[creative nonfiction]

Well, this is gonna hurt like a female dog (unfortunately I have to watch my profanity, so just use your imagination). The autobiography of seventeen-year-old me, that is. I feel like I have some insight, enough insight on being a black young woman in America. Being born so, I’m automatically important and destined to make history. Although the government may disagree. Try to keep up. Leave your sense of humor at home and adopt mine. Enjoy or whatever.

I guess we could start at the beginning. I was born with Tetralogy of Fallot aka “Blue Baby Syndrome.” I’d love to explain it but I don’t want to confuse anyone. Basically, it’s a rare condition caused by a combination of four heart defects that are present at birth, according to Google. I had open heart surgery at five days old so I’m good now. I think. The surgery left a big scar that starts at my neck and ends above my belly button. I’ve never really been insecure about it, even with all the questions and stares. No real problems come along with this disease. I’m just not supposed to partake in anything strenuous or anything that could cause stress on my heart. I wish someone would tell my anxiety that. Haha. So funny.

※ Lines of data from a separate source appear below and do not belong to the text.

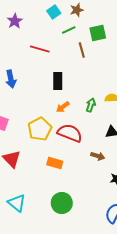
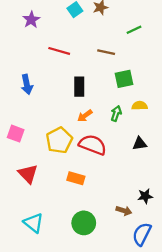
green line: (69, 30) -> (134, 30), moved
green square: (98, 33) -> (124, 79), moved
brown line: (82, 50) -> (106, 52), turned -63
brown arrow: (98, 156) -> (124, 211), moved

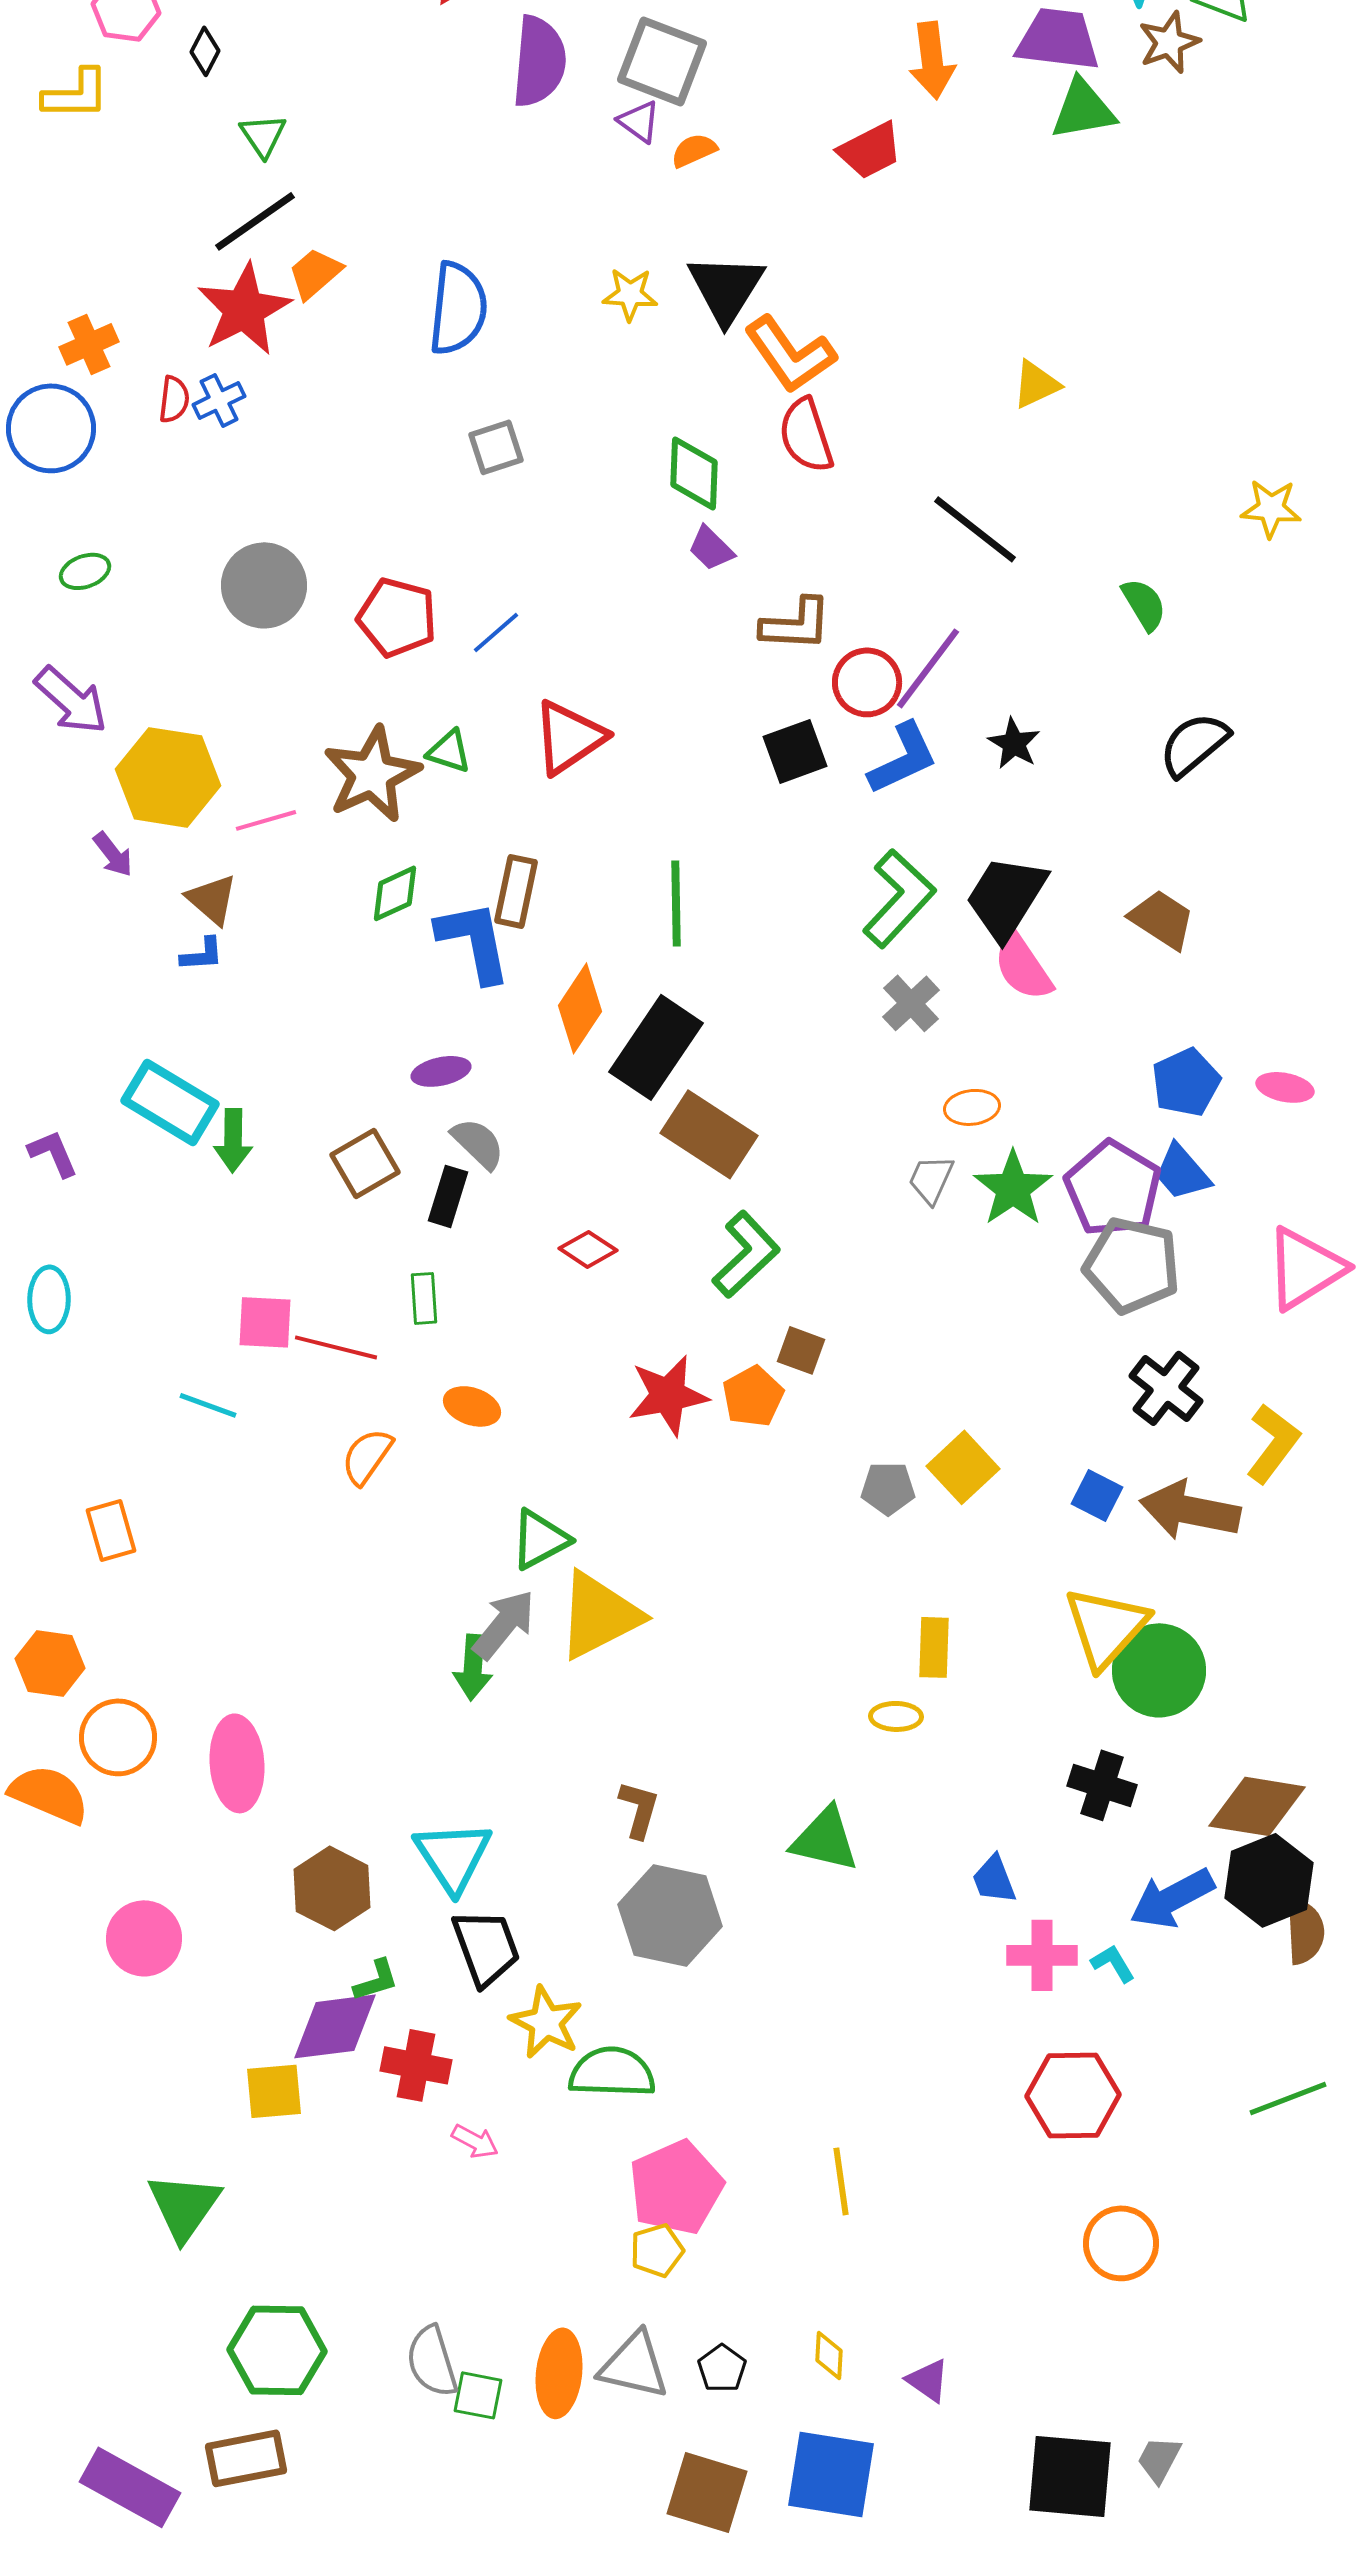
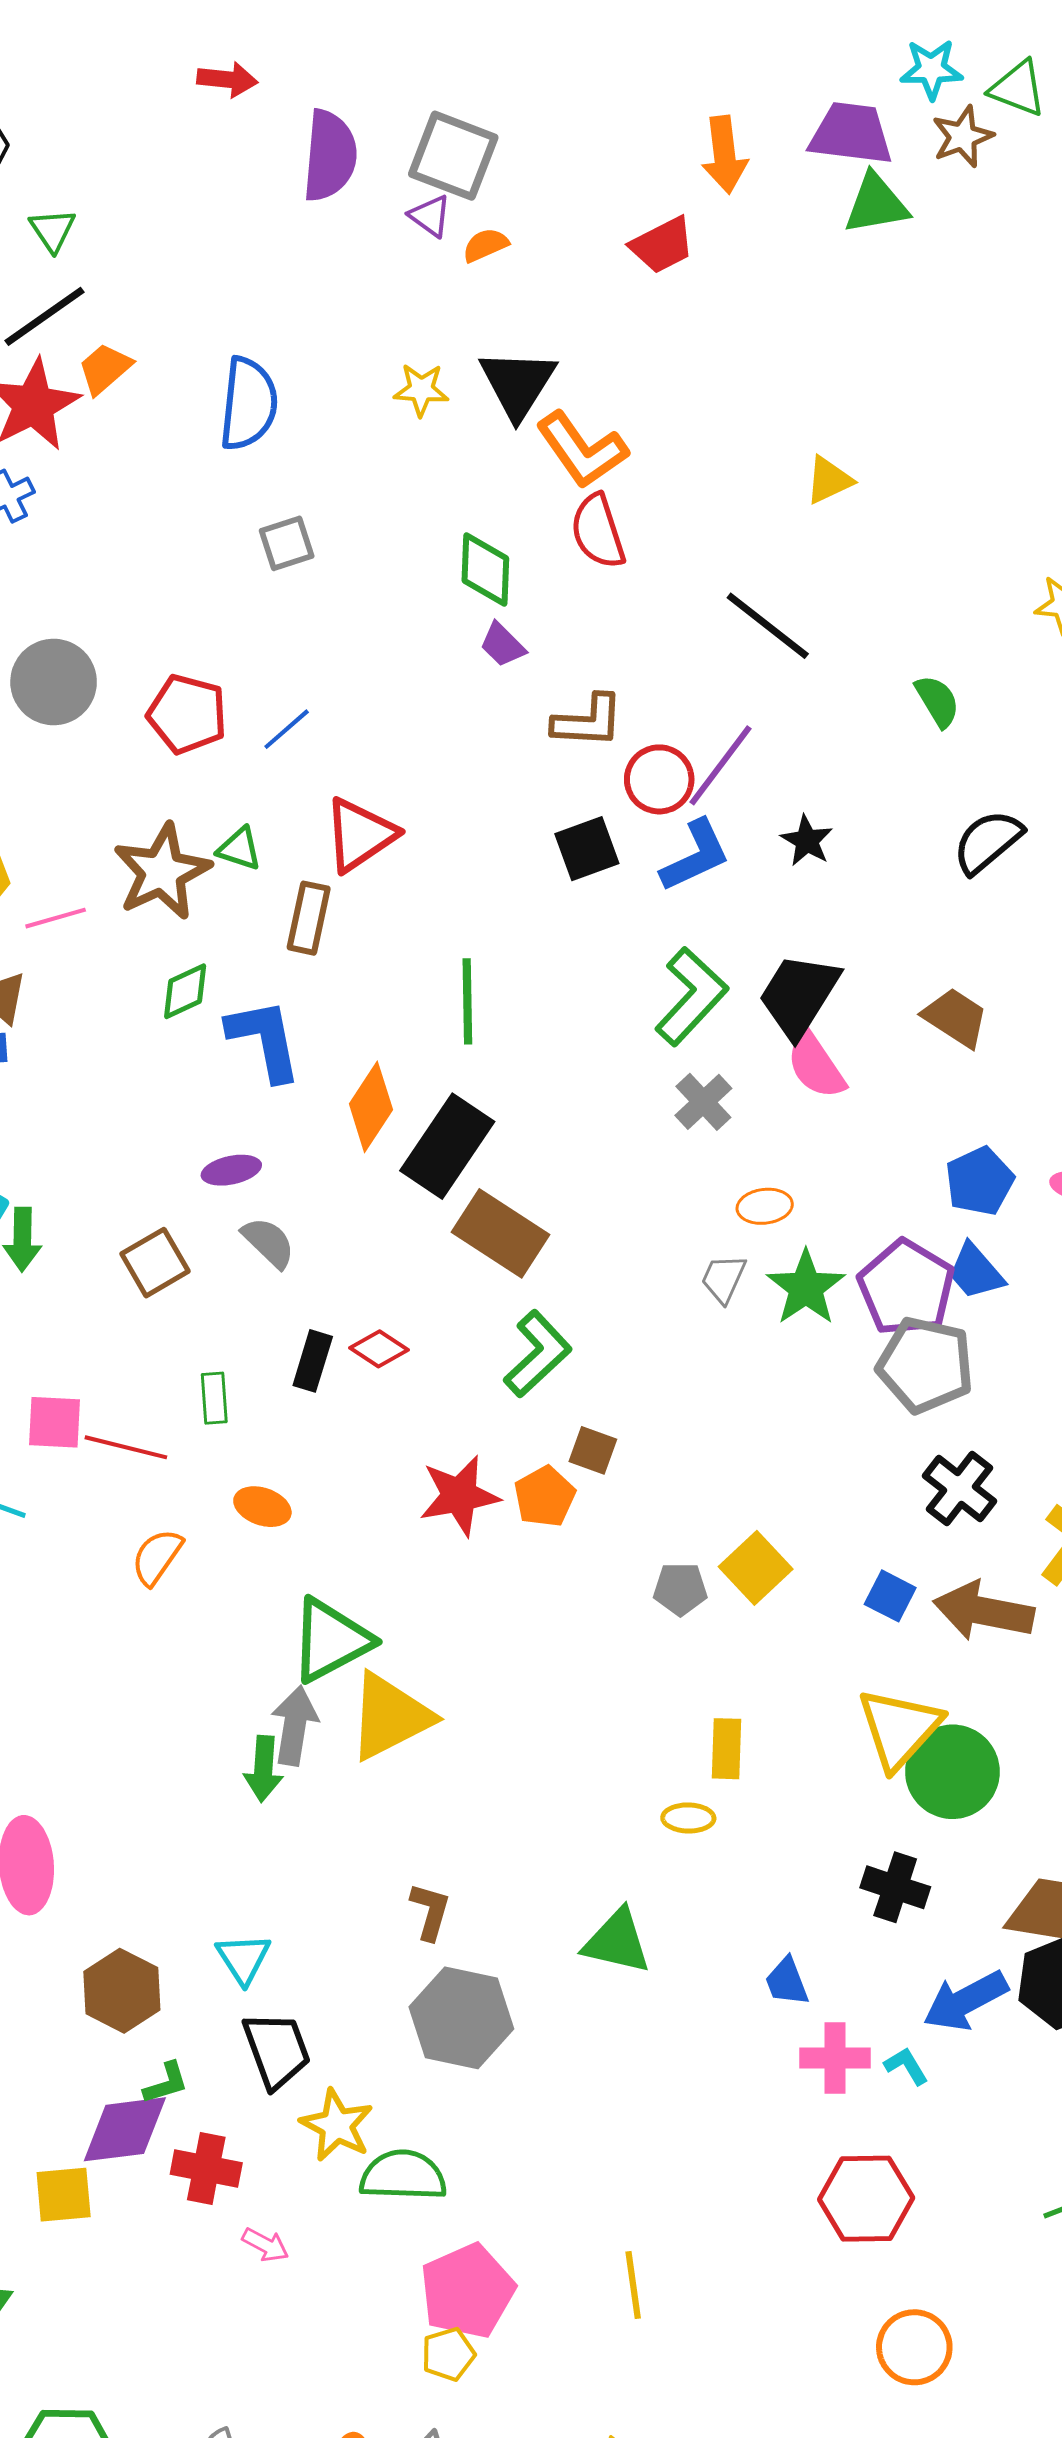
brown rectangle: (516, 891) -> (309, 918), moved
black rectangle: (448, 1196) -> (313, 1361), moved
green triangle: (540, 1539) -> (331, 1640), size x1.4
gray arrow: (504, 1624) -> (295, 1726), turned -30
cyan triangle: (453, 1856) -> (243, 1959), size x0.7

Growing up I had fun. I’d like to think I loved life. I mean I was the youngest of three, what could possibly go wrong in my life? I grew up in the South Bronx with my mother, my siblings, my grandmother, my uncle, and my in-and-out father. My father was not as consistent as any human would want. He was not the best influence or the best parent. Better yet, he was not the best man. But I wanted it to work so I gave more of myself than he did; I forgave him. I mean I forgive him.

As I said before, not very eventful. I guess I liked it. It was the last time I could remember being joyful and naive. I was the last to exit my mother for a full nine years. It went by too quickly. But she married and let three other children exit her even quicker. My innocence in school and at home was mistakenly equated with happiness. So because of that, I and affection weren’t really familiar. The lack of affection I received encouraged my struggle with trust. Encouraged my cynical ways. Encouraged me to bloom late. No, not puberty. Puberty hit me in the 8th grade and left me busty and curvy. Yet, I remained inexperienced. Which is quite ironic because playing “house” was a lifestyle in my childhood. Being a wife, having kids. It was all fantasized by ten-year-old me. Looking back with the hate of union and responsibilities in my heart, I can’t believe how naive I was back then. But many things brought me to this conclusion.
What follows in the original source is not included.